According to the newspaper report, Warner works as a driver in the Whangaparaoa area near Auckland. The Briton said that he had placed a disc on the DVD tray of his laptop, and was in the process of closing the drawer when a sharp piece of metal shot out and pierced his right palm.

Metal Spike

“I looked at my palm and I was wondering, God what just happened?” he is quoted as saying. “Then the pain … became excruciating and I had to be rushed to hospital.”

Warner was apparently taken to North Shore Hospital, where the 11cm metal spike was removed. His treatment included having a bone fused as well as stitches.

It seems that the metal spoke was part of the track holder of the DVD tray.

The accident reportedly happened a year ago, and Warner has been seeking compensation from Toshiba for the injury, after discovering from his doctors that the after effects may be permanent.

Warner states that he is struggling to complete simple chores.

“I’ve been told I can no longer fish or play golf, and even writing for me now is a struggle,” Warner reportedly said.

“I can’t believe that trying to play a DVD on the laptop would land me with injuries that ended the use of my right hand as I know it,” he said.

Replacement Laptop

Warner had first complained to the store where he purchased the laptop. He was asked to email the details so the problem could be raised with Toshiba.

Toshiba’s first response was apparently to offer Warner a replacement laptop, but he has since been negotiating for financial compensation.

The New Zealand Herald quoted Toshiba’s marketing communications manager, Mariana Thomas as saying that the company was aware of the case but would not make any further comment as it was in discussions with Mr Warner.

“Toshiba does not believe that the circumstances of the case raise any general safety issue with its products and stands behind their safety,” Thomas reportedly said. “We are not aware of any incident with a Toshiba product resulting in a person suffering injuries of a similar nature in New Zealand or elsewhere in the world.”

Hard To Verify

Of course incidents like this can be very hard to independently verify. Most injuries associated with laptops tend to be physical burns.

In June for example HP recalled 162,000 lithium-ion laptop batteries after a number of people reported incidents of injuries and burns affecting batteries that hadn’t been included in an earlier recall.

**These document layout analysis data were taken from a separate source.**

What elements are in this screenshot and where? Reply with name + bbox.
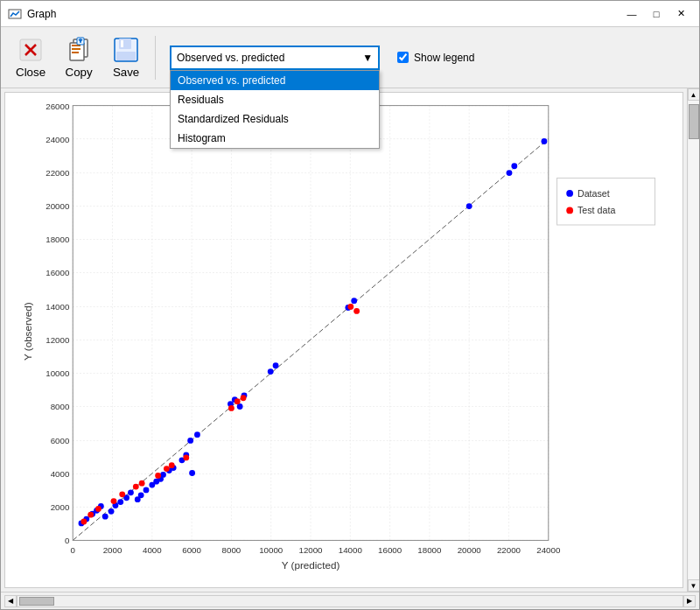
copy-label: Copy bbox=[66, 66, 93, 79]
svg-point-121 bbox=[234, 398, 241, 404]
svg-point-120 bbox=[228, 405, 234, 411]
minimize-button[interactable]: — bbox=[620, 5, 643, 23]
svg-text:10000: 10000 bbox=[46, 368, 70, 378]
svg-text:16000: 16000 bbox=[378, 545, 402, 555]
dropdown-item-2[interactable]: Standardized Residuals bbox=[171, 109, 379, 129]
svg-text:24000: 24000 bbox=[46, 135, 70, 144]
y-axis: 0 2000 4000 6000 8000 10000 bbox=[46, 102, 549, 546]
scroll-right-arrow[interactable]: ▶ bbox=[683, 595, 696, 607]
svg-point-106 bbox=[507, 170, 513, 176]
show-legend-area: Show legend bbox=[397, 52, 474, 64]
svg-text:20000: 20000 bbox=[46, 201, 70, 211]
svg-point-117 bbox=[164, 466, 170, 472]
show-legend-label[interactable]: Show legend bbox=[414, 52, 474, 64]
svg-point-116 bbox=[155, 473, 161, 479]
dropdown-item-3[interactable]: Histogram bbox=[171, 129, 379, 148]
svg-text:24000: 24000 bbox=[536, 545, 561, 555]
svg-point-113 bbox=[119, 491, 125, 497]
svg-point-112 bbox=[111, 498, 117, 504]
svg-text:26000: 26000 bbox=[46, 102, 70, 111]
svg-text:12000: 12000 bbox=[298, 545, 323, 555]
svg-rect-8 bbox=[72, 52, 79, 53]
save-icon bbox=[112, 36, 140, 64]
dropdown-item-0[interactable]: Observed vs. predicted bbox=[171, 71, 379, 90]
copy-button[interactable]: Copy bbox=[57, 32, 101, 83]
svg-point-85 bbox=[144, 487, 150, 494]
svg-text:2000: 2000 bbox=[51, 502, 70, 512]
svg-text:0: 0 bbox=[71, 545, 76, 555]
svg-point-95 bbox=[187, 438, 193, 444]
svg-point-105 bbox=[466, 203, 472, 209]
svg-text:16000: 16000 bbox=[46, 268, 70, 277]
svg-text:18000: 18000 bbox=[417, 545, 442, 555]
svg-point-96 bbox=[194, 431, 200, 438]
legend-dataset-label: Dataset bbox=[578, 188, 610, 199]
svg-text:18000: 18000 bbox=[46, 235, 70, 244]
separator bbox=[155, 36, 156, 80]
status-bar: ◀ ▶ bbox=[1, 592, 699, 609]
chart-type-dropdown-container: Observed vs. predicted ▼ Observed vs. pr… bbox=[170, 46, 380, 70]
svg-text:20000: 20000 bbox=[458, 545, 482, 555]
scroll-v-thumb[interactable] bbox=[689, 104, 699, 139]
svg-rect-7 bbox=[72, 48, 80, 50]
close-button[interactable]: Close bbox=[8, 32, 53, 83]
svg-point-78 bbox=[108, 508, 115, 515]
svg-point-109 bbox=[80, 519, 87, 525]
svg-text:4000: 4000 bbox=[51, 469, 70, 479]
svg-text:4000: 4000 bbox=[143, 545, 162, 555]
show-legend-checkbox[interactable] bbox=[397, 52, 409, 63]
svg-point-108 bbox=[542, 138, 548, 144]
chart-area: 0 2000 4000 6000 8000 10000 bbox=[4, 92, 683, 588]
chart-type-dropdown[interactable]: Observed vs. predicted ▼ bbox=[170, 46, 380, 70]
svg-point-82 bbox=[128, 489, 134, 495]
svg-point-77 bbox=[102, 514, 108, 520]
close-window-button[interactable]: ✕ bbox=[669, 5, 692, 23]
svg-point-118 bbox=[169, 462, 175, 468]
vertical-scrollbar: ▲ ▼ bbox=[687, 88, 699, 592]
title-bar: Graph — □ ✕ bbox=[1, 1, 699, 27]
maximize-button[interactable]: □ bbox=[645, 5, 668, 23]
close-label: Close bbox=[16, 66, 46, 79]
toolbar: Close Copy Save bbox=[1, 27, 699, 88]
svg-rect-13 bbox=[121, 40, 123, 47]
scroll-left-arrow[interactable]: ◀ bbox=[4, 595, 17, 607]
svg-point-114 bbox=[133, 484, 139, 490]
dataset-points bbox=[79, 138, 548, 526]
svg-point-99 bbox=[237, 403, 243, 410]
dropdown-selected: Observed vs. predicted bbox=[177, 52, 284, 64]
legend-testdata-icon bbox=[566, 207, 573, 214]
svg-text:12000: 12000 bbox=[46, 335, 70, 345]
svg-point-101 bbox=[268, 368, 274, 375]
chart-svg: 0 2000 4000 6000 8000 10000 bbox=[5, 93, 682, 587]
svg-point-115 bbox=[139, 480, 145, 487]
dropdown-item-1[interactable]: Residuals bbox=[171, 90, 379, 109]
svg-point-124 bbox=[354, 308, 360, 314]
close-icon bbox=[17, 36, 45, 64]
dropdown-menu: Observed vs. predicted Residuals Standar… bbox=[170, 70, 380, 149]
copy-icon bbox=[65, 36, 93, 64]
svg-point-84 bbox=[138, 492, 144, 498]
legend-testdata-label: Test data bbox=[578, 205, 615, 215]
scroll-h-thumb[interactable] bbox=[19, 597, 54, 606]
main-content: 0 2000 4000 6000 8000 10000 bbox=[1, 88, 699, 592]
horizontal-scrollbar bbox=[17, 595, 683, 607]
svg-text:8000: 8000 bbox=[51, 402, 70, 411]
svg-text:22000: 22000 bbox=[497, 545, 522, 555]
svg-text:8000: 8000 bbox=[222, 545, 242, 555]
svg-point-89 bbox=[160, 472, 166, 478]
svg-rect-14 bbox=[116, 52, 136, 60]
window-icon bbox=[8, 7, 22, 21]
svg-text:14000: 14000 bbox=[46, 302, 70, 312]
save-button[interactable]: Save bbox=[104, 32, 148, 83]
x-axis-label: Y (predicted) bbox=[282, 559, 340, 571]
test-data-points bbox=[80, 304, 360, 524]
svg-point-107 bbox=[511, 163, 517, 169]
legend-box bbox=[557, 178, 655, 225]
dropdown-arrow-icon: ▼ bbox=[362, 52, 373, 64]
svg-point-119 bbox=[183, 455, 189, 461]
scroll-down-arrow[interactable]: ▼ bbox=[688, 579, 700, 592]
svg-point-111 bbox=[95, 506, 102, 512]
scroll-up-arrow[interactable]: ▲ bbox=[688, 88, 700, 101]
svg-text:2000: 2000 bbox=[103, 545, 122, 555]
svg-text:10000: 10000 bbox=[259, 545, 284, 555]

Prior to that, HP announced a recall programme in May 2010 affecting about 54,000 batteries, which itself followed on from a May 2009 recall affecting about 70,000 batteries, according to the US Consumer Product Safety Commission (CPSC).

Acer, Toshiba and Sony have also previously issued recalls for overheating machines.

In September 2010, 59-year-old Eileen Visser, a former school inspector sued her former employer Ofsted in the High Court for breaching safety regulations. Visser blamed her company’s laptop for causing a fire at her thatched cottage that resulted in more than £350,000 damages.

eWEEK Europe was unable to contact Toshiba UK for comment at the time of writing.